Goal of the exercise: Look through the lines below, find those with the word "natomiast", and copy them.
********************
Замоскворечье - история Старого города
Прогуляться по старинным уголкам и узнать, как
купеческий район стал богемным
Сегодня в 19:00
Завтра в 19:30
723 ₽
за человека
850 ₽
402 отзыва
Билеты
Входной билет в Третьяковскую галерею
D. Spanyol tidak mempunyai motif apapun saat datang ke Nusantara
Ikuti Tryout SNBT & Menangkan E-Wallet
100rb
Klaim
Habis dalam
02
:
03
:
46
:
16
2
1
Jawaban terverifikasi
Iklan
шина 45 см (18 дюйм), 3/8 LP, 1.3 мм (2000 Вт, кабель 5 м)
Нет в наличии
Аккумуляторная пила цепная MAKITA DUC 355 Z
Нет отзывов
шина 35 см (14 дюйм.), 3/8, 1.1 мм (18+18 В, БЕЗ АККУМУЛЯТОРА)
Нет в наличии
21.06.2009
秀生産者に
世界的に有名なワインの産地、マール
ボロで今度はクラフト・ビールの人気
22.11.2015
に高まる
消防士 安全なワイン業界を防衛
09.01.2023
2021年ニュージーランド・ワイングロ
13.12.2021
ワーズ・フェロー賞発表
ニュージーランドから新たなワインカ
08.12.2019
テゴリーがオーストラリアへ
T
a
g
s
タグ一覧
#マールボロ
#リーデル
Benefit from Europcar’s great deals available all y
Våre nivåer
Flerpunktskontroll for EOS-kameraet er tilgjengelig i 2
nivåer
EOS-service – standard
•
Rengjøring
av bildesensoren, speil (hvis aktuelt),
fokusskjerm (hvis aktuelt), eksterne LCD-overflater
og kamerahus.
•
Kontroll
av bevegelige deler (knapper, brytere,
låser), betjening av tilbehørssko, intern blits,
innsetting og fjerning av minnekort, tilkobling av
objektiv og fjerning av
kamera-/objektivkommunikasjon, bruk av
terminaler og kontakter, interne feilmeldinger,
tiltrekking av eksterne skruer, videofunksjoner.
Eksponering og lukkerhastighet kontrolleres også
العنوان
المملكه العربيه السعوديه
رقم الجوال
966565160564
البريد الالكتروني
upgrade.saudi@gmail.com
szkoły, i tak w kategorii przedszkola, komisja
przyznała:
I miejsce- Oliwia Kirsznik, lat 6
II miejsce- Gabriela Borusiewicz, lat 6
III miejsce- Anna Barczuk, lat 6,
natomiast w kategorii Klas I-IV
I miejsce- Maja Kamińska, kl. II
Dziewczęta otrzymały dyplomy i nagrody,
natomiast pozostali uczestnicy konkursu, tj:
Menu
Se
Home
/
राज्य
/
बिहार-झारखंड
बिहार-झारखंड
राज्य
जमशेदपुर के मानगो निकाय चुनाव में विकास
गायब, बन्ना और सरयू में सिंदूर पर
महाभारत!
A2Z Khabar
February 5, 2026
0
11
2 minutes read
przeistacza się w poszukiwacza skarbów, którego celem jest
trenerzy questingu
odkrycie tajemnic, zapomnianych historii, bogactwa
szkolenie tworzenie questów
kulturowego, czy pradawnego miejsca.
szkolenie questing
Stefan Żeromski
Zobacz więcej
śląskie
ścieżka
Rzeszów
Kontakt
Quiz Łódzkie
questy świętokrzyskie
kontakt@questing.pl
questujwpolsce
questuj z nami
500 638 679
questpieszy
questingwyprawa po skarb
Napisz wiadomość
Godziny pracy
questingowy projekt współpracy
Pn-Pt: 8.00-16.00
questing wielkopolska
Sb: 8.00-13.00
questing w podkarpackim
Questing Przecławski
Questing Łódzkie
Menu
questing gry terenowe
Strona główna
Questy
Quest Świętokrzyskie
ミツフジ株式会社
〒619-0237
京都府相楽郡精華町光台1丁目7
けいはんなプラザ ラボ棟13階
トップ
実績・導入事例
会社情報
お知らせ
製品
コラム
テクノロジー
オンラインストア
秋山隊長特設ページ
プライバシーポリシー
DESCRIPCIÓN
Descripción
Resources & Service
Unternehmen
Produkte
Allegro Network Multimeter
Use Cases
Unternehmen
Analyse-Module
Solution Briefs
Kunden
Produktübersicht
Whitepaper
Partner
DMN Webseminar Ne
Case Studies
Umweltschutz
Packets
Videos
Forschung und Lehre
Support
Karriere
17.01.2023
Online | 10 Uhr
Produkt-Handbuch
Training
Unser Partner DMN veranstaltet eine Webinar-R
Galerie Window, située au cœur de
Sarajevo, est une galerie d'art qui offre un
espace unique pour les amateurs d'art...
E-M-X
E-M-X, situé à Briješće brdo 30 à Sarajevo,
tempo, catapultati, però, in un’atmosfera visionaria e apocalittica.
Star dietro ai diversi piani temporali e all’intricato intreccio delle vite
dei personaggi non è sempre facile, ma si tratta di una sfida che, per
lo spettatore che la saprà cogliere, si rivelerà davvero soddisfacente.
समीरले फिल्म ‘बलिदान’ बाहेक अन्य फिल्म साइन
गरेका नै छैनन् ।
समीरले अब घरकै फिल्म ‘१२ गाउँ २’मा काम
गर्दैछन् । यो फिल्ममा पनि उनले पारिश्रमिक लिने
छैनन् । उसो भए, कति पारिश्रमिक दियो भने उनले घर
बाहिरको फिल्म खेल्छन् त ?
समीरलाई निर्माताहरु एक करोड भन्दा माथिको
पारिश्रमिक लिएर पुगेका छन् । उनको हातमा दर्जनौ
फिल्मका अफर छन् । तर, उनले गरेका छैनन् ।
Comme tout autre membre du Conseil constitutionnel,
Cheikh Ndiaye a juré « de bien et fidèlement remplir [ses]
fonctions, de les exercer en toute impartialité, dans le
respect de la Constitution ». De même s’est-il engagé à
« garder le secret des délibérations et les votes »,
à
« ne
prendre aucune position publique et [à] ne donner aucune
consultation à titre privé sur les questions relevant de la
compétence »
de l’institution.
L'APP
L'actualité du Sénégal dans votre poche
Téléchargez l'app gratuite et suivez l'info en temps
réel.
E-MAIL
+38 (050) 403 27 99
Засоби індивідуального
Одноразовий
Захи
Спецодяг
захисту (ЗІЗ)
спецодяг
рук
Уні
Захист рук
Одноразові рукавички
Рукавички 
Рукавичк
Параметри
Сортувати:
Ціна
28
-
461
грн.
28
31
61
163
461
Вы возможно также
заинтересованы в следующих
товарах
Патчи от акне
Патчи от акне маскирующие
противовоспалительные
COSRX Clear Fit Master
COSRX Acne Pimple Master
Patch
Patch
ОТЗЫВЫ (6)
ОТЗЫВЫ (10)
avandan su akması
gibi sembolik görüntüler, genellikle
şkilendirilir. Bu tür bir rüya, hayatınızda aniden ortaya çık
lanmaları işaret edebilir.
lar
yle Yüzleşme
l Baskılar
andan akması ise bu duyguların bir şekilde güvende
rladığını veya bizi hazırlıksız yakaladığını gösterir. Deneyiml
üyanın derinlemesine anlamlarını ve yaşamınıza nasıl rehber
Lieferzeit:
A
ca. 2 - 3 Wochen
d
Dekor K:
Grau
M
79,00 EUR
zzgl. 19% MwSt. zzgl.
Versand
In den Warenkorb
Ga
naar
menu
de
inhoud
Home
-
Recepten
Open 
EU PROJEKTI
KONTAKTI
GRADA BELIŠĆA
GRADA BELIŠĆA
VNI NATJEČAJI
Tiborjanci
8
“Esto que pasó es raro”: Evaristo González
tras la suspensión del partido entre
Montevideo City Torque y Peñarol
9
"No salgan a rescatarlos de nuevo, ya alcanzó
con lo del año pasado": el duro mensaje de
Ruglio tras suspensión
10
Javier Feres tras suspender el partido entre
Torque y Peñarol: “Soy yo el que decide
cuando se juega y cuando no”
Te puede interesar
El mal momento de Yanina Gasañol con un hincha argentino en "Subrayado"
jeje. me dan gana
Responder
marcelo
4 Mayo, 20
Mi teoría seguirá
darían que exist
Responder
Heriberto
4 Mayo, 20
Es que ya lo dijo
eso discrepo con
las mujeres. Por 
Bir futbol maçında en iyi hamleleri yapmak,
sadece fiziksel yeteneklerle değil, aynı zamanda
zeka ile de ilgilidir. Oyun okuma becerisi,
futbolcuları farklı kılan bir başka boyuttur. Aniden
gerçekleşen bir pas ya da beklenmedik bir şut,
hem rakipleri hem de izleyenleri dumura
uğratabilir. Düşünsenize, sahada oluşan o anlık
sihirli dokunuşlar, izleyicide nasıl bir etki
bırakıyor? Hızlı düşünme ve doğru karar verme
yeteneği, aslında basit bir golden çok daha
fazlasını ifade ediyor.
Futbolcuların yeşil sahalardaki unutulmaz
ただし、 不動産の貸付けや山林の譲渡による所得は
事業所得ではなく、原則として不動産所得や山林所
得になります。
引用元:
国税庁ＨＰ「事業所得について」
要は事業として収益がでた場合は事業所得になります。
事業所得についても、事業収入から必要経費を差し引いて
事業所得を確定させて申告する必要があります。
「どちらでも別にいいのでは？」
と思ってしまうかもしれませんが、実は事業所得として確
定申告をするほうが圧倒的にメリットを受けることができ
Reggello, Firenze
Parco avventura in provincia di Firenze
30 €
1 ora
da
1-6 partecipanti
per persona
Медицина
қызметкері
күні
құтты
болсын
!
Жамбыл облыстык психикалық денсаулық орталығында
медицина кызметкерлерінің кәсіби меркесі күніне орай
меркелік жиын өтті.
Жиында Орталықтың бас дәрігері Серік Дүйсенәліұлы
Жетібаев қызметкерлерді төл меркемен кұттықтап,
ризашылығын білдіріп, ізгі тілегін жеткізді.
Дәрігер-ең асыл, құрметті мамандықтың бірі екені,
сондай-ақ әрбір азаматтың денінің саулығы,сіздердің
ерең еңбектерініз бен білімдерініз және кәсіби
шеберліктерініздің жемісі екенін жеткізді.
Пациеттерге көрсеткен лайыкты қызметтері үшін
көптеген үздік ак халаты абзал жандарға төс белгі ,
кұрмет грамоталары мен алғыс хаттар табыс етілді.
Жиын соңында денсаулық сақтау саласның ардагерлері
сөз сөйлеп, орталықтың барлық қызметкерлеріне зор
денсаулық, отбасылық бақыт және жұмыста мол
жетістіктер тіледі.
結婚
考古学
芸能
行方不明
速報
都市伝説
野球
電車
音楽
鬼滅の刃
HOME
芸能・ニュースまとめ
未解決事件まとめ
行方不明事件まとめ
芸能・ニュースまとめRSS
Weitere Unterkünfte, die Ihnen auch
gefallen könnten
********************
Expected answer:
natomiast w kategorii Klas I-IV
natomiast pozostali uczestnicy konkursu, tj:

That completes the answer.